De Chirico began to violate modernist taste. He flirted in an unseemly way with old-fashioned perspective and modeling. He cultivated an academic air. He made pictures that did not seem to know whether to be crude or polished. Worst of all, he did not treat his own iconic works with pious respect; instead, he counterfeited and cloned them. Picabia behaved no less strangely. His art appeared meandering. He made what looked like pale imitations, or parodies, of highbrow abstract painting. His most embarrassing pictures resembled commercial illustration and, like De Chirico’s, had an art-school air. In a 1933 portrait of the vampy Suzy Solidor, Picabia made no effort to add the sort of modernist touches that would assuage highbrow taste.

De Chirico and Picabia were, consequently, excommunicated from the modernist temple. In 1970, the Guggenheim virtually banished the “bad” Picabia from a Picabia show. In 1982, the Museum of Modern Art did the same to the “bad” De Chirico. The MoMA show, which was particularly heavy-handed and earnest, probably marked the turning point in taste. Artists like Warhol, sensing power in what made the elders anxious, seized upon the later work of De Chirico and Picabia. Young artists came to believe that modernism, which began as a youthful rebellion, had itself evolved into a defensive Establishment. You can see the influence of the bad De Chirico and Picabia not only in Warhol but in many artists working today, from David Salle and Sigmar Polke to John Currin. Once again, De Chirico and Picabia have become heroes, this time for the rebellion of their later work. The apostates have taken over the temple.

What happens now? That is the startling, unspoken question this exhibit seems to ask.

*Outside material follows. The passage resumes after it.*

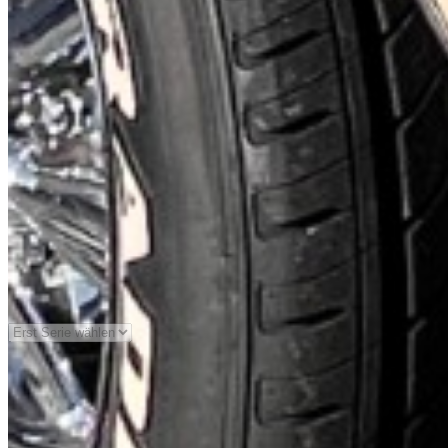
Generation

Early De Chirico and Picabia, once upon a time, upended conventional taste. Late De Chirico and Picabia, once upon a time, upended conventional taste. Now the upending of the upending has itself settled into conventional taste. Rosenblum wittily begins and ends his essay in the show’s catalogue with the same phrase: “Times change, especially for art.” Are we always waiting for the new upenders? Is art a merry-go-round of taste? Can you pause to make permanent distinctions of value? Perhaps you can have it both ways. When I stop to look, I still prefer early De Chirico and Picabia—and Warhol. But when I come upon their celebrated embarrassments, I am delighted that they kept moving. They never became their own fathers.